Dish May Partner With T-Mobile If AT&T Acquisition Fails

Dish Network Corp., the second largest U.S. satellite-TV provider, may partner with T-Mobile USA if AT&T Inc.’s takeover bid fails, Chief Executive Officer Joseph Clayton said in an interview.

Dish, which acquired wireless spectrum earlier this year as part of deals for bankrupt DBSD North America Inc. and Terrestar Networks Inc., could merge the spectrum assets with T-Mobile or another wireless company to create a strengthened competitor to AT&T and Verizon Wireless, said Clayton. T-Mobile needs additional spectrum to offer higher-speed wireless service for smartphones such as Apple Inc.’s iPhone.

One scenario is for Dish and a partner such as T-Mobile to combine their wireless assets into a new company, Clayton said. Dish could also team up with Sprint Nextel Corp. or Clearwire Corp., he said. Any deal would require approval from the U.S. Federal Communications Commission.
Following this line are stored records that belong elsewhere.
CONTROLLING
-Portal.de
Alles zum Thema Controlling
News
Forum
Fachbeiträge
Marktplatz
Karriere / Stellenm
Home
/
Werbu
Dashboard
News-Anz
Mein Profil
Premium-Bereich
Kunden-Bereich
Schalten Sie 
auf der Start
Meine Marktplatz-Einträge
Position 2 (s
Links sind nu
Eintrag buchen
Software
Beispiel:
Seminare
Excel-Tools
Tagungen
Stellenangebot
“We’re not interested in making money on selling our spectrum,” said Clayton in the interview. “We want to use it to create a national wireless network, video, voice and data. We’ve got expertise in satellite-TV, and we will in satellite broadband. The voice part, we’ll need some help with.”

Dish may buy assets from AT&T and T-Mobile if the companies divest customers and spectrum to address regulatory concerns over the merger, Clayton said. Dish has publicly opposed the T-Mobile acquisition, saying it hurts competition.
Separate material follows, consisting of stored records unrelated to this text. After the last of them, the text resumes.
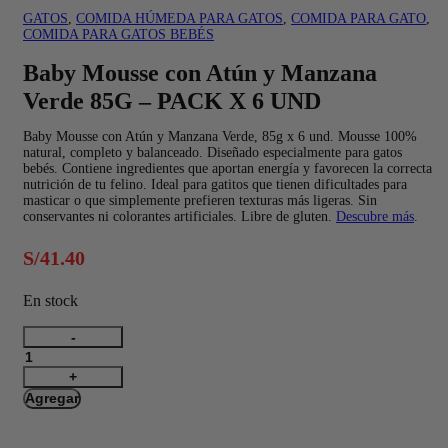
GATOS
,
COMIDA HÚMEDA PARA GATOS
,
COMIDA PARA GATO
,
COMIDA PARA GATOS BEBÉS
Baby Mousse con Atún y Manzana
Verde 85G – PACK X 6 UND
Baby Mousse con Atún y Manzana Verde, 85g x 6 und. Mousse 100%
natural, completo y balanceado. Diseñado especialmente para gatos
bebés. Contiene ingredientes que aportan energía y favorecen la correcta
nutrición de tu felino. Ideal para gatitos que tienen dificultades para
masticar o que simplemente prefieren texturas más ligeras. Sin
conservantes ni colorantes artificiales. Libre de gluten.
Descubre más
.
S/
41.40
En stock
Baby
Mousse
con
Atún
Agregar
y
Manzana
Verde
“We feel if the AT&T-T-Mobile deal goes through, we win,” he said. “If it doesn’t go through, we still win.”

Deal on Hold

Dish is still waiting for FCC approval to use the spectrum it acquired this year and can’t make final plans until that happens, Clayton said.

“We like our hand,” he said. “We just don’t know what all the cards are yet. Until the FCC opines on our licenses and on the AT&T-T-Mobile merger, it’s still somewhat cloudy.”

The U.S. Justice Department sued in August to block AT&T’s proposed purchase on antitrust grounds. The agency and AT&T agreed today to put the case on hold, as the Dallas-based company considers “whether and how to revise our current transaction to achieve the necessary regulatory approvals.”

Brad Burns, an AT&T spokesman, declined to comment on Clayton’s comments. Andreas Fuchs, a spokesman for T-Mobile USA parent Deutsche Telekom AG, said a deal with Dish isn’t being considered.

“Deutsche Telekom is pursuing the AT&T deal,” he said. “There is no plan B.,”

Dish fell 0.6 percent to $25.68 at the close in New York. The shares have gained 31 percent this year. AT&T declined 0.1 percent to $29.01 and has dropped 1.3 percent this year.